EticaAI / HXL-Data-Science-file-formats

Common file formats used for Data Science and language localization exported from (and to) HXL (The Humanitarian Exchange Language)
https://hdp.etica.ai/
The Unlicense
3 stars 1 forks source link

[meta issue] HXL and data directly from and to SQL databases #10

Open fititnt opened 3 years ago

fititnt commented 3 years ago

This issue is an draft. Some extra information may be edited/added later.

fititnt commented 3 years ago

TL;DR of this post: maybe the HXLMeta (Usable Class) #9 could also have an local database to use as helper.

Maybe most databases accept HXL Hashtags without changes

Good thing: PostgreSQL actually accept # as first char of column names. (Also tested with MariaDB, so maybe do exist others)

On last week's I was aware that only SQLite accepted almost everything as column name, so I was concerned on what use to replace # and + on almost every other database engine. But since maybe current databases actually allow both # and +, this simplify a lot!

Tests with csvsql

The csvsql used SQLAlchemy. The file actually is not that complex so in worst case scenario could be just Implement same thing. (But as reference: as expected the csvsql exporting from genetic csv files may be OK, but not tested yet if types would be more generic)

BUT since on issue HXLMeta we're already mapping more exact StorageTypes (and this is likely to take much more time to get right) I think that for exporting from HXLated datasets to most common SQL database, we may no need at all something like SQLAlchemy.

But for importing to HXL tools, some abstraction like SQLAlchemy (at least for python HXL tools) definely worth looking at.

SQLite as potential alternative to have an local collections of taxonomies

In addition to country/territory codes (and without resorting to load the entire P-Codes for local usage) do exist some taxonomies (at least the one for language codes) that I think eventually would be useful to have near the computer running complex inferences. On @HXL-CPLP we're already drafting taxonomies like words used to represent true/false on different languages, so maybe would be possible to make some taxonomies so important that the user could build own cache. One good initial candidate could be booleans (using 2 letter ISO codes as namespace, something like +v_un_bool for 6 UN languages and +v_eu_bool for an draft of 20+ European ones) and some way to a person "merge" more than one external source of reference.

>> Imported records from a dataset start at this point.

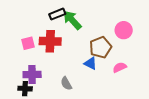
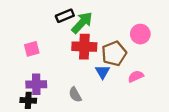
green arrow: (72, 20) -> (82, 23), turned 85
red cross: (50, 41) -> (84, 47), moved
blue triangle: (90, 63) -> (103, 72), turned 32

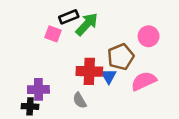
red cross: (84, 47) -> (89, 71), moved
pink square: (32, 49) -> (53, 34), moved, turned 35
pink semicircle: (136, 76) -> (144, 81), size x1.5

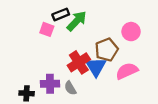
red cross: (89, 71) -> (79, 62), turned -35
blue triangle: (109, 76) -> (96, 67), size x1.5
purple cross: (38, 89) -> (50, 84), moved

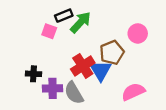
pink semicircle: (127, 71) -> (133, 92), moved
gray semicircle: (70, 88) -> (74, 93), size x1.5
black cross: (27, 93) -> (33, 74), moved

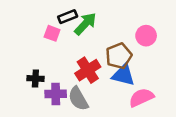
blue triangle: (101, 70) -> (123, 75), moved, turned -45

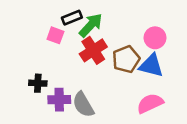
red cross: (88, 70) -> (93, 50), moved
blue triangle: (123, 75) -> (151, 66), moved

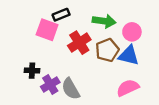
green arrow: (91, 25) -> (104, 21), moved, turned 55
pink square: (55, 35) -> (47, 30), size x1.5
purple cross: (59, 100) -> (50, 85), turned -30

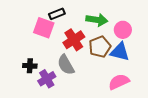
gray semicircle: (71, 89) -> (66, 65), moved

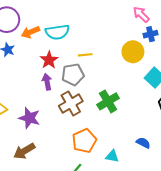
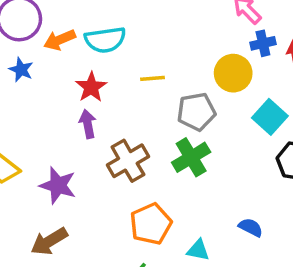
gray pentagon: (73, 75) -> (196, 112), moved

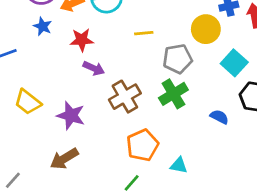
red star: (91, 87) -> (82, 40), moved, turned 30
purple arrow: (88, 124) -> (94, 68), turned 125
blue semicircle: (251, 227) -> (219, 117), moved

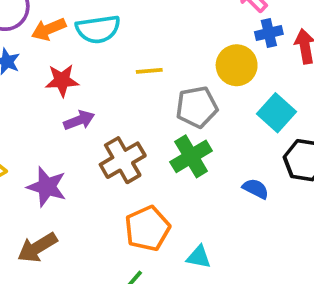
purple arrow: (94, 68) -> (79, 120), turned -45

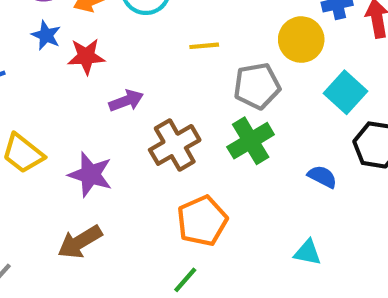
red star: (62, 80) -> (86, 56), moved
cyan triangle: (199, 257) -> (308, 252), moved

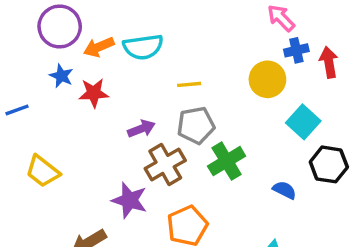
gray pentagon: (257, 86) -> (196, 125), moved
purple arrow: (126, 101) -> (141, 129), moved
purple star: (90, 174) -> (129, 200), moved

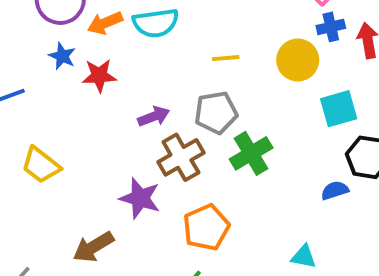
yellow line: (189, 84) -> (226, 58), moved
cyan square: (303, 122) -> (339, 109), turned 32
blue semicircle: (284, 190) -> (335, 190), moved, turned -45

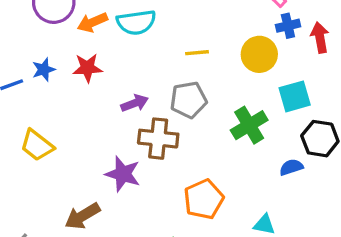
blue star: (62, 56) -> (44, 70), moved, turned 30
green cross: (251, 153) -> (249, 125), moved
brown cross: (181, 157) -> (158, 139), turned 36
orange pentagon: (206, 227) -> (204, 199), moved

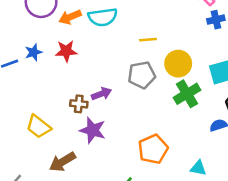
yellow circle: (259, 54) -> (178, 64), moved
purple arrow: (135, 103) -> (101, 94), moved
brown cross: (158, 139) -> (79, 104), moved, size x0.6
yellow trapezoid: (37, 145) -> (39, 127), moved

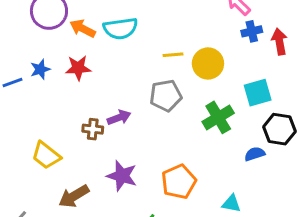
orange arrow: (70, 17) -> (83, 28), turned 50
yellow circle: (178, 64) -> (208, 63), moved
purple star: (93, 130) -> (122, 176), moved

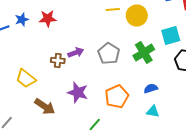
gray pentagon: (166, 96) -> (109, 54), moved, turned -30
blue semicircle: (255, 154) -> (151, 88), moved
brown arrow: (74, 196) -> (45, 106), turned -115

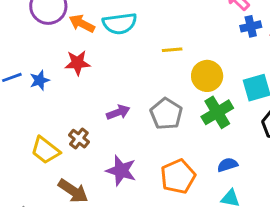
yellow circle: (137, 16) -> (207, 76), moved
blue star: (22, 20) -> (40, 80), moved
brown cross: (58, 60) -> (79, 139), moved, turned 32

I'm not fully sure if this would be really necessary (and, in fact, for a few tables, even a folder with plain HXLated CSVs would work). But for cases like the booleans, just a canonical single table would not be ideal (if not because of the user, then because of make harder to implement on the fly)

But anyway, in both cases (local SQLite or CSVs) something that could "build" an local database but one that could persist across executions (and also one that could work offline so if really used a lot on worst case scenario neither Google Drive could get hate limited or blocked) seems a totally win-win.